Top Marine Lobs Bomb at Repeal’s Last Chance

On the same day that the US House of Representatives signaled it is prepared to work with the Senate on a stand-alone bill to repeal the Don’t Ask, Don’t Tell policy, General James Amos, the Marine Corps commandant, stepped up his opposition to Congress moving now.

“Mistakes and inattention or distractions cost Marines lives,” he told Stars and Stripes, the independent military news outlet, in an interview published on December 14. “That’s the currency of this fight… I don’t want to lose any Marines to the distraction.

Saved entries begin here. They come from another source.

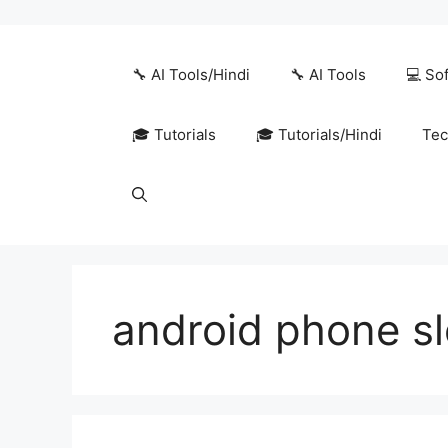
Skip
to
content
🔧 AI Tools/Hindi
🔧 AI Tools
💻 So
🎓 Tutorials
🎓 Tutorials/Hindi
Tec
android phone s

I don’t want to have any Marines that I’m visiting at Bethesda [National Naval Medical Center, in Maryland] with no legs be the result of any type of distraction.”

In testimony before the Senate Armed Services Committee on December 3, three days after the release of a special Pentagon Working Group report showing generally positive attitudes toward repeal among active duty service members, Amos cited the higher levels of concern voiced among Marine combat units and said, “I cannot turn my back on the views of the troops.”

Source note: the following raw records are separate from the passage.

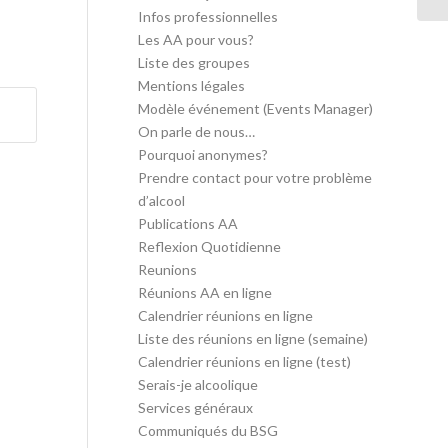
Infos professionnelles
Les AA pour vous?
Liste des groupes
Mentions légales
Modèle événement (Events Manager)
On parle de nous…
Pourquoi anonymes?
Prendre contact pour votre problème
d’alcool
Publications AA
Reflexion Quotidienne
Reunions
Réunions AA en ligne
Calendrier réunions en ligne
Liste des réunions en ligne (semaine)
Calendrier réunions en ligne (test)
Serais-je alcoolique
Services généraux
Communiqués du BSG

Still, he agreed with all the other service chiefs who testified that repeal could be handled, especially given commitments made a day earlier by Defense Secretary Robert Gates and Admiral Michael Mullen, the chair of the Joint Chiefs of Staff, that they would not provide the certification required for implementing repeal until all significant concerns had been mitigated.

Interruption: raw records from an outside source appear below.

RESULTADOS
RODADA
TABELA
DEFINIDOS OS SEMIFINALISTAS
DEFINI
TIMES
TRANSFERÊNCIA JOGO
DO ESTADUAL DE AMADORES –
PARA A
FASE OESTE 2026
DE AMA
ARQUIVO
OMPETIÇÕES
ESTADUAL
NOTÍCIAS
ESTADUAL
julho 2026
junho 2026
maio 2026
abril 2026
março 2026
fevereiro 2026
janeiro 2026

Amos’ more recent incendiary comments come at a crucial moment, when repeal in the near term faces its last chance.

On December 9, in a 57-40 nearly straight party-line vote, Senate Democratic leadership, for the second time, failed to achieve the 60-vote hurdle they needed to move forward on debate over the annual Pentagon appropriations bill that contains repeal language. That bill was passed by the House in May, but was stymied in the Senate in September.

Immediately after the December 9 vote, Connecticut’s Independent Democrat Joe Lieberman and Maine Republican Susan Collins, the only GOP senator who voted to move forward on debating the Defense Department funding measure, vowed to introduce a stand-alone bill to achieve repeal.

Advocates for repeal acknowledge that action is needed during the lame duck session since under Republican leadership next year, the House would not support repeal.

On December 13, the bill Lieberman and Collins promised was introduced with 40 co-sponsors. Supporters will once again face the task of finding 60 votes to overcome procedural objections, and Collins remains the only Republican publicly committed to the effort.

Despite those difficulties, the Human Rights Campaign hailed the bill’s introduction as a sign that “momentum” was “growing” for the Senate to take action.

On the morning of December 14, Pennsylvania Democratic Representative Patrick Murphy, who did the heavy lifting on getting the full Pentagon budget bill approved in May (and lost his seat last month), and Majority Leader Steny Hoyer, a Maryland Democrat, introduced a free-standing repeal measure in the House, signaling that chamber’s commitment to working to button down the issue by year’s end.

Congressman Barney Frank of Massachusetts, in a written release, said the bill “offers us a very good chance to get repeal.” Noting that more than 60 senators have indicated their support for ending the anti-gay policy, he concluded, “the problem becomes scheduling in the Senate and the need to pass several other important bills.”

However, several Republicans who endorsed repeal in the ten days since the Armed Services Committee hearings, such as Scott Brown of Massachusetts and Lisa Murkowski of Alaska, voted against moving forward on the defense spending debate last week, effectively derailing repeal.

Two weeks ago, the Republican leadership sent Democratic Majority Leader Harry Reid a letter signed by all 42 GOP senators indicating they would block efforts to move forward on major initiatives until the issue of extending the Bush era tax cuts, including those for the wealthiest Americans, was resolved to their satisfaction. Though President Barack Obama negotiated an agreement with Republican leaders on that question, House Democrats remain resistant to the deal.

Repeal advocates wasted no time in taking on Amos for his December 14 comments.

“General Amos needs to fall in line and salute or resign now,” Aubrey Sarvis, executive director of the Servicemembers Legal Defense Network, said in a written statement. “He implied that repeal will lead to Marines losing their legs in combat. Those fear tactics are not in the interest of any service member. The general’s goal is to kill repeal no matter the consequences, perhaps at the dereliction of his other duties.”

Sarvis pressed Obama to push back hard against Amos’ position, saying, “General Amos needs to stop lobbying against his commander-in-chief, the secretary of defense, and the chairman of the Joint Chiefs. If he cannot do that, the president should ask for his resignation.”

The president’s press secretary, Robert Gibbs, however, declined to condemn Amos’ comments in response to questions from the Advocate, thinkprogress.org reported.

Asked if the president were concerned by Amos’ continued dissent, Gibbs said, “No, I mean, look, I think their views are very well known, just as the commander-in-chief’s views are very well known. I think if you look at the commander-in-chief, the head of the Pentagon, and the head of the Joint Chiefs, you’ll find unanimity in the belief that it’s time to do away with this policy.”